A mutant form of hemoglobin uses disulphide bridges to stabilize the T-state instead of salt bridges. How would the behaviour of this mutant Hb differ from the regular version?

a) The mutant would bind oxygen easier than the regular version
b) The mutant would spend less time in the R-state than the regular version
c) The mutant would resist CO poisoning less than the regular version
d) The mutant would resist CO poisoning more than the regular version

Answer 1

A mutant form of hemoglobin that uses disulphide bridges to stabilize the T-state would spend less time in the R-state compared to the regular version.

Step-by-step explanation:

A mutant form of hemoglobin that uses disulphide bridges to stabilize the T-state instead of salt bridges would have different behavior compared to the regular version of hemoglobin. Specifically, the mutant form would spend less time in the R-state than the regular version.

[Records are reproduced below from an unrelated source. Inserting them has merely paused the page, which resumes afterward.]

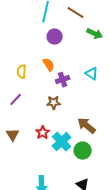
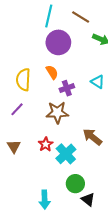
purple circle: (55, 37) -> (58, 42), size x1.5
yellow semicircle: (22, 72) -> (23, 80), size x1.5
brown star: (54, 103) -> (57, 113), size x1.5
green circle: (83, 151) -> (75, 184), moved

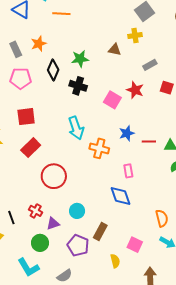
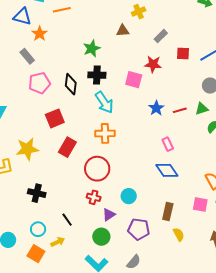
orange star: (39, 44) -> (40, 34), moved
black diamond: (53, 70) -> (71, 84), moved
cyan arrow: (76, 128) -> (104, 102), moved
orange cross: (99, 148) -> (105, 133), moved
red cross: (36, 211) -> (94, 197), moved
brown rectangle: (100, 231) -> (168, 211), moved
pink square: (135, 245) -> (200, 205), moved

Hemoglobin normally undergoes a conformational change when oxygen binds, transitioning from the T-state to the R-state. The R-state is the oxygen-bound state where hemoglobin has a higher affinity for oxygen. By stabilizing the T-state, the mutant form would have a reduced ability to transition to the R-state, resulting in spending less time in the oxygen-bound state.

Therefore, the correct answer is b) The mutant would spend less time in the R-state than the regular version.